Canadian Forest Service Publications

Effects of the mountain pine beetle on lodgepole pine stand structure and dynamics. 2006. Shore, T.L.; Safranyik, L.; Hawkes, B.C.; Taylor, S.W. Pages 95-114 (Chapter 3) in L. Safranyik and W.R. Wilson, editors. The mountain pine beetle: a synthesis of biology, management, and impacts on lodgepole pine.

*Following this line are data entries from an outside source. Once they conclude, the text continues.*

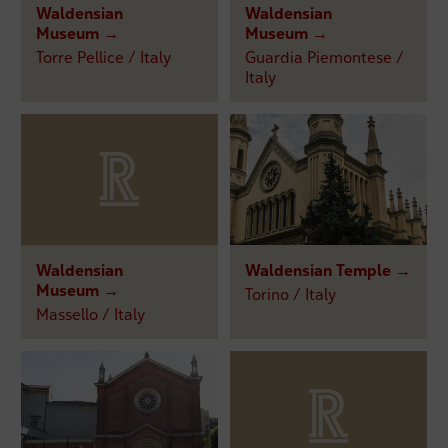
Waldensian
Waldensian
Museum →
Museum →
Torre Pellice / Italy
Guardia Piemontese /
Italy
Waldensian
Waldensian Temple →
Museum →
Torino / Italy
Massello / Italy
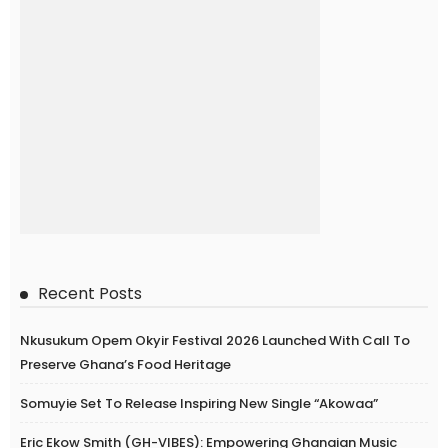
Recent Posts
Nkusukum Opem Okyir Festival 2026 Launched With Call To
Preserve Ghana’s Food Heritage
Somuyie Set To Release Inspiring New Single “Akowaa”
Eric Ekow Smith (GH-VIBES): Empowering Ghanaian Music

Natural Resources Canada, Canadian Forest Service, Pacific Forestry Centre, Victoria, British Columbia. 304 p.

Year: 2006

Available from: Pacific Forestry Centre

Catalog ID: 26041

Language: English

CFS Availability: PDF (download)

Abstract

This chapter reviews the ecology of lodgepole pine (Pinus contorta Dougl. ex Loud. var. latifolia Engelm.) in relation to interactions with fire and the mountain pine beetle (Dendroctonus ponderosae Hopk. [Coleoptera: Scolytidae]), with special reference to western Canada. Lodgepole pine has wide ecological amplitude. In western Canada, lodgepole pine is present in the majority of biogeographic zones in its distributional range and has four successional roles ranging from minor seral to climax. Although lodgepole pine can regenerate without fire disturbance, it is principally a fire-maintained species. The mean fire return period and mean fire size are the major determinants of age distribution of lodgepole pine types on the landscape, and hence the spatial and temporal extent of susceptible forests. Epidemics may heavily deplete the large diameter pine components of stands, thereby increasing the non-host overstory component of mixed stands. The surviving host and non-host trees will generally increase in growth. Post-epidemic development of forest types depends on a large number of factors such as fire disturbance, extent of stand depletion, advance regeneration, presence of non-host overstory trees, and biogeographic zone, and may range from pure stands of lodgepole pine to pure stands of non-host species.